Marking marks help us explore the roots of our being and enables new layers of meaning.

Narrative and Memory Narrative is perfected by retelling to develop new layers of understanding.

Memory works this way—it is only what you choose it to be:

It is a truth wrapped up layers of emotion and self-deception:

This is where art lies.

Recent work 2018-2019 ...and a few older ones

Solitude Acrylic on canvas 1000 x 1000

All memory is filtered by subsequent events to the point that others may not recognise the alternate reality that has been created. In re-telling a story events are added, distorted and modified to suit both audience and teller. These works explore the disparity between what was and what was remembered. Figurative landscape elements that create a notion of place merge with fixed points and specific memories to create a single abstract expression.

Mynydd Du Acrylic on canvas 1000 x 1000

Canvas is left unpainted either as vestigial space to allow the subject to breathe or from a belief that what isn't said also has value; the canvas merely records a fleeting moment.

Fracture Acrylic on canvas 1000 x 1000

These recent works are part of a series based on my memories of Berlin during the late 60’s when, as a child, I would spend summers visiting my German grandparents and have to pass through a series of checkpoints run by the occupying troops, the first to enter East German, the second to enter Berlin . The Russian checkpoints were always the most difficult to negotiate, setting up the backdrop to weeks of contrasts: blissfulness in an environment of enforced isolation and division,

Bible Black Acrylic on canvas 1000 x 1000

with days spent negotiating the impact of both a divided Germany and the omnipresent effect of the Berlin Wall.

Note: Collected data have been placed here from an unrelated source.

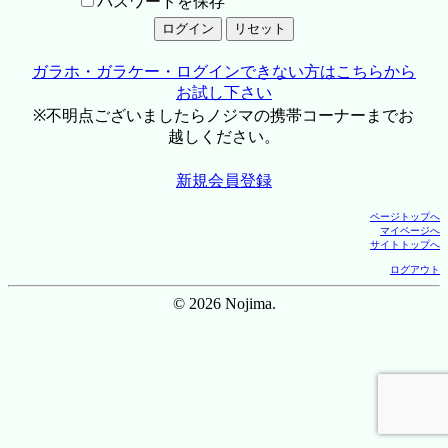
パスワードを保存
ガラホ・ガラケー・ログインできない方はこちらから
お試し下さい
※不明点ございましたらノジマの携帯コーナーまでお
越しください。
新規会員登録
ページトップへ
マイページへ
サイトトップへ
ログアウト
© 2026 Nojima.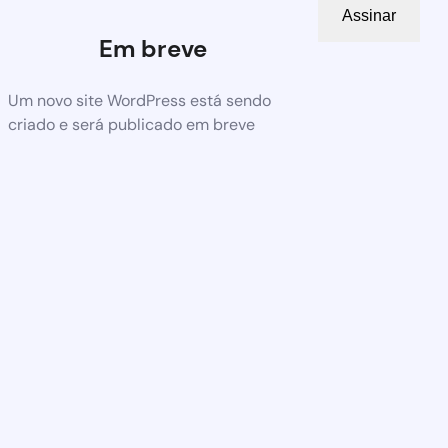
Assinar
Em breve
Um novo site WordPress está sendo
criado e será publicado em breve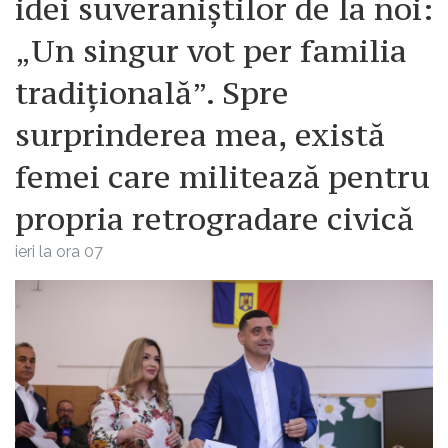
idei suveraniștilor de la noi:
„Un singur vot per familia
tradițională”. Spre
surprinderea mea, există
femei care militează pentru
propria retrogradare civică
ieri la ora 07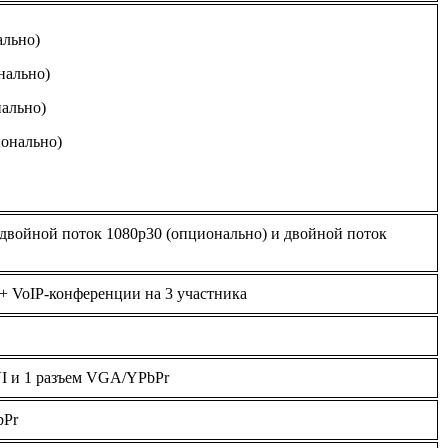
ально)
нально)
нально)
ионально)
 двойной поток 1080p30 (опционально) и двойной поток
+ VoIP-конференции на 3 участника
I и 1 разъем VGA/YPbPr
bPr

Although the embrace of family and community was strong ,these visits were permeated by much that was left unsaid,

Red Acrylic on canvas 1000 x 1000

stories told in a foreign language with much that I didn't want to know,

Red nr 2 Acrylic on canvas 1000 x 1000

places where access was recently denied.

Division Acrylic on canvas 1000 x 1000

While listening to radio free berlin, I preferred an imagined reality,

Interzone Acrylic on canvas 300 x 400

a reality based on incomplete memories,

Starless Acrylic on canvas 1500 x 1000

and partial truth,

Homeland Acrylic on canvas 1500 x 1000

achieving a form of reconciliation only by leaving.

Triptych Acrylic and oil on canvas 3 x 280 x 350

Black and Black on White: three different versions to create a single work. I used the ultra black paint, Black 2.0 from Stuart Semple, in these paintings. It really is very black and very matt and sets up a play on blackness. Stuart developed this paint in response to Anish Kapoor’s appropriation of the world rights to use Vanta black (the blackest paint ever made) solely for his own use.